Key design decisions
Section titled “Key design decisions”- Asymmetry: compression uses a small cheap LM; inference uses the (large, expensive) target LLM. Compression cost is amortized if the compressed prompt is reused or if inference latency dominates.
- Iterative vs one-shot: iterative removal at token level is more expensive than a single pass but significantly improves quality at high ratios (20×).
- No target LLM involvement: compression is done entirely by the small LM and the instruction-tuned adapter; the target LLM is not queried during compression.
Evaluation (as reported)
Section titled “Evaluation (as reported)”| Benchmark | Compression ratio | Metric | Result vs uncompressed |
|---|---|---|---|
| GSM8K (math reasoning) | 4×–20× | Accuracy | ~1–3% drop at 4×; ~5–8% drop at 20× (as reported, Table 2) |
| BBH (multi-task) | 4×–20× | Accuracy | State-of-the-art among compression baselines at all ratios (as reported, Table 3) |
| ShareGPT (conversation) | 4×–20× | GPT-4 quality score | Competitive with uncompressed; outperforms sentence-removal baselines (as reported, Table 4) |
| Arxiv-March23 (open-domain QA) | 4×–20× | F1 | Maintains majority of uncompressed F1 at 4×; degrades more sharply beyond 10× (as reported, Table 5) |
Baselines: Selective-Context, sentence-level summarization, random token removal.
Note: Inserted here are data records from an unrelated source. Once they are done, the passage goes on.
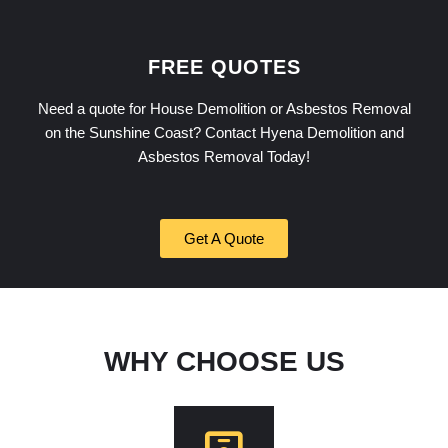
FREE QUOTES
Need a quote for House Demolition or Asbestos Removal
on the Sunshine Coast? Contact Hyena Demolition and
Asbestos Removal Today!
Get A Quote
WHY CHOOSE US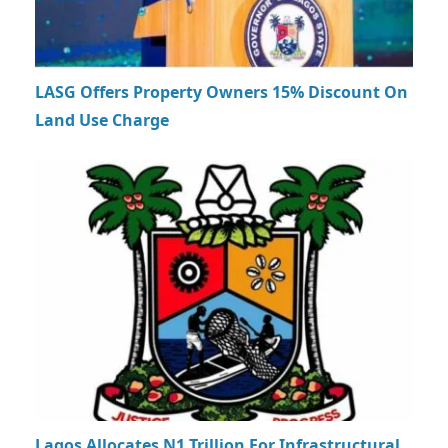
LASG Offers Property Owners 15% Discount On
Land Use Charge
Lagos Allocates N1 Trillion For Infrastructural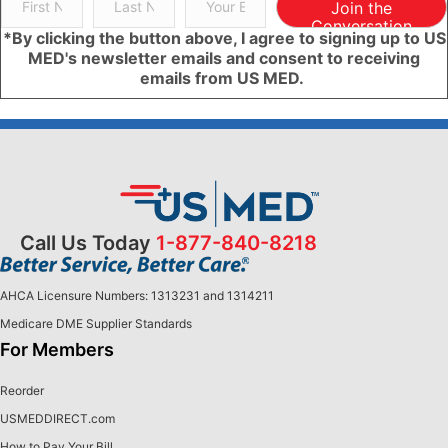
Join the
Conversation
*By clicking the button above, I agree to signing up to US
MED's newsletter emails and consent to receiving
emails from US MED.
Call Us Today
1-877-840-8218
AHCA Licensure Numbers: 1313231 and 1314211
Medicare DME Supplier Standards
For Members
Reorder
USMEDDIRECT.com
How to Pay Your Bill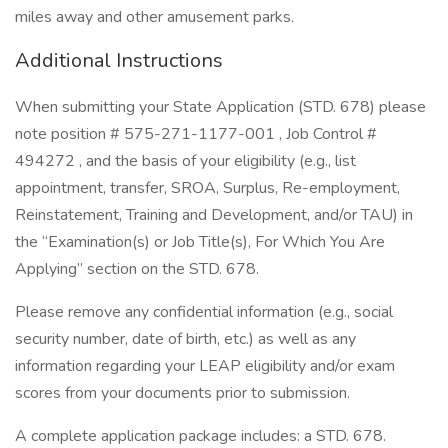
miles away and other amusement parks.
Additional Instructions
When submitting your State Application (STD. 678) please
note position # 575-271-1177-001 , Job Control #
494272 , and the basis of your eligibility (e.g., list
appointment, transfer, SROA, Surplus, Re-employment,
Reinstatement, Training and Development, and/or TAU) in
the “Examination(s) or Job Title(s), For Which You Are
Applying” section on the STD. 678.
Please remove any confidential information (e.g., social
security number, date of birth, etc.) as well as any
information regarding your LEAP eligibility and/or exam
scores from your documents prior to submission.
A complete application package includes: a STD. 678.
LLMLingua beats all baselines at all compression ratios tested.
Implementation details worth stealing
Section titled “Implementation details worth stealing”- Perplexity as importance proxy: low perplexity = redundant; high perplexity = informative. Simple and cheap to compute with any small LM.
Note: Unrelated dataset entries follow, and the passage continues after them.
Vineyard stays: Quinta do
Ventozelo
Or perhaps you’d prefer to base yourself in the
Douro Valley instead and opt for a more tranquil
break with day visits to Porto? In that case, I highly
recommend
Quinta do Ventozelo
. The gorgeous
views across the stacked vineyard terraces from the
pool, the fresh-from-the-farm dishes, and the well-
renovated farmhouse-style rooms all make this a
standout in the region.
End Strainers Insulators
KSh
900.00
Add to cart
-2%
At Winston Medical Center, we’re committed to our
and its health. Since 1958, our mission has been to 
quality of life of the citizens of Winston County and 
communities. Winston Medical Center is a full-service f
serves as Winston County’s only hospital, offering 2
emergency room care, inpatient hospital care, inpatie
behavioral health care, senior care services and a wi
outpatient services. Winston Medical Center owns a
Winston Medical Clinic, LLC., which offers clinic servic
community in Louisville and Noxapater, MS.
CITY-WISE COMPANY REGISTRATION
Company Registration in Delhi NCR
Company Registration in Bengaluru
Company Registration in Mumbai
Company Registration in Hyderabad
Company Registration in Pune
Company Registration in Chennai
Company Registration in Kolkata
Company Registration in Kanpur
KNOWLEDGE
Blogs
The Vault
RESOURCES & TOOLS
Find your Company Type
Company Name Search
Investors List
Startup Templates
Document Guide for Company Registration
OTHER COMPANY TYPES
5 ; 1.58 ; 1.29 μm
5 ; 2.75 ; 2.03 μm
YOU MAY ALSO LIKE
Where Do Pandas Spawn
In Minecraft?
- Coarse-before-fine: segment-level budget allocation before token-level removal prevents waste and provides a natural knob for compression ratio control.
- Iterative removal preserves order: final compressed prompt is the original tokens in original order (no reordering), which preserves positional cues for the target LLM.
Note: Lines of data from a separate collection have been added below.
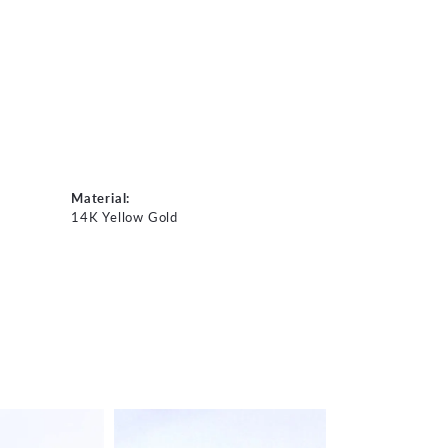
Material:
14K Yellow Gold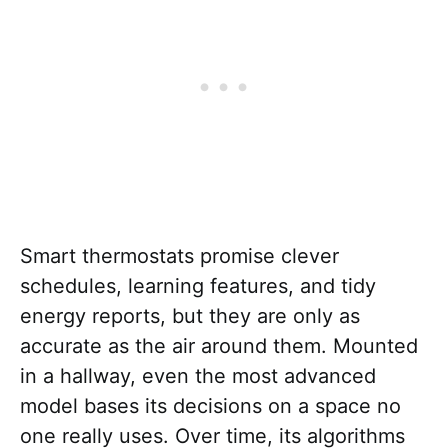
Smart thermostats promise clever
schedules, learning features, and tidy
energy reports, but they are only as
accurate as the air around them. Mounted
in a hallway, even the most advanced
model bases its decisions on a space no
one really uses. Over time, its algorithms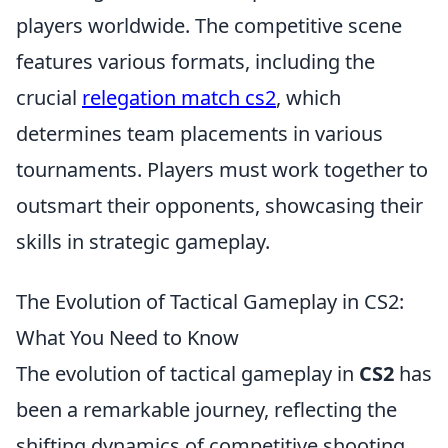
players worldwide. The competitive scene
features various formats, including the
crucial
relegation match cs2
, which
determines team placements in various
tournaments. Players must work together to
outsmart their opponents, showcasing their
skills in strategic gameplay.
The Evolution of Tactical Gameplay in CS2:
What You Need to Know
The evolution of tactical gameplay in
CS2
has
been a remarkable journey, reflecting the
shifting dynamics of competitive shooting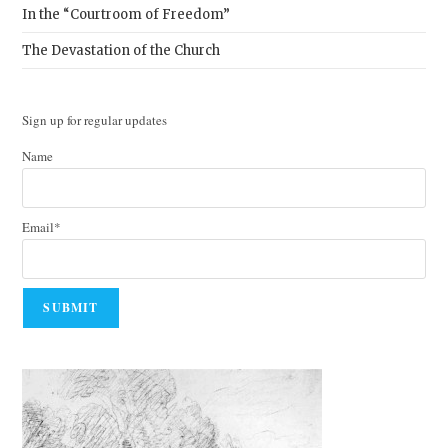
In the “Courtroom of Freedom”
The Devastation of the Church
Sign up for regular updates
Name
Email*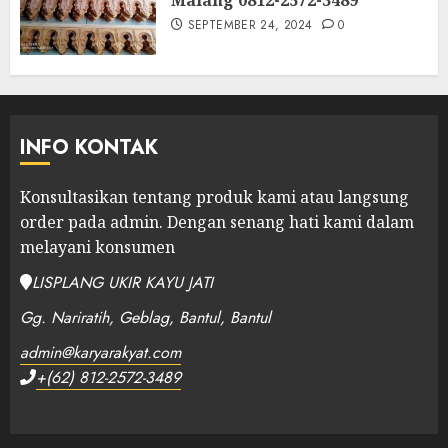
SEPTEMBER 24, 2024
0
INFO KONTAK
Konsultasikan tentang produk kami atau langsung
order pada admin.
Dengan senang hati kami dalam
melayani konsumen
LISPLANG UKIR KAYU JATI
Gg. Nariratih, Geblag, Bantul, Bantul
admin@karyarakyat.com
+(62) 812-2572-3489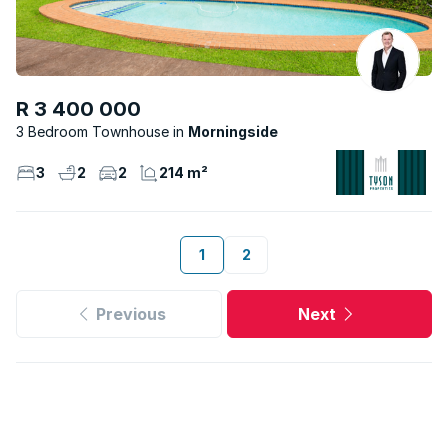
R 3 400 000
3 Bedroom Townhouse
Morningside
3
2
2
214 m²
1
2
Previous
Next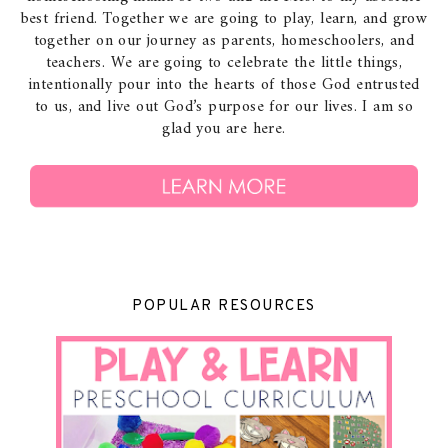
best friend. Together we are going to play, learn, and grow
together on our journey as parents, homeschoolers, and
teachers. We are going to celebrate the little things,
intentionally pour into the hearts of those God entrusted
to us, and live out God’s purpose for our lives. I am so
glad you are here.
POPULAR RESOURCES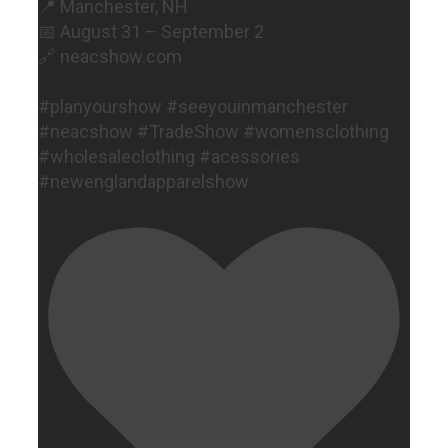
📍 Manchester, NH
📅 August 31 – September 2
🔗 neacshow.com
#planyourshow #seeyouinmanchester
#neacshow #TradeShow #womensclothing
#wholesaleclothing #acessories
#newenglandapparelshow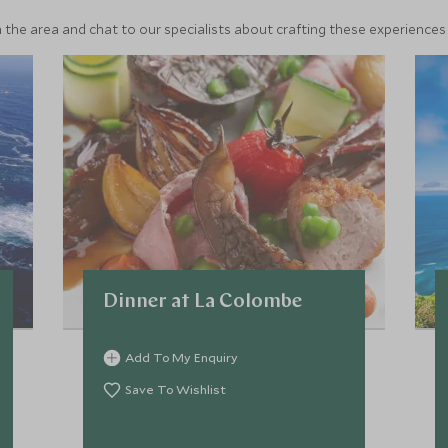
 the area and chat to our specialists about crafting these experiences 
Dinner at La Colombe
Add To My Enquiry
Save To Wishlist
- Compression ratio as a tunable parameter: the budget controller makes it easy to trade accuracy for latency/cost at a single dial.
- Small LM is sufficient: LLaMA-7B compressor works well; the target LLM does not need to be involved in compression.
Open questions / risks / missing details
Section titled “Open questions / risks / missing details”- Latency of compression itself: iterative token-level removal is O(n²) in tokens. Wall-clock overhead of compression is not clearly reported; may not be cheap at 32K+ tokens.
- Instruction-tuning data: how much data, what distribution? Not fully detailed in abstract; may be hard to reproduce without released dataset.
- LLMLingua-2 (arxiv:2403.12968) supersedes this on several benchmarks — evaluate together, not in isolation.
- Sensitivity to compressor LM choice: results use LLaMA-7B; performance with other small LMs (Phi, Mistral) is unknown.
- No evaluation on structured prompts: code, tool-use, or function-call prompts are not covered; token removal may corrupt syntax.
- Claims are self-reported at submission time; subsequent community replication is not reviewed here.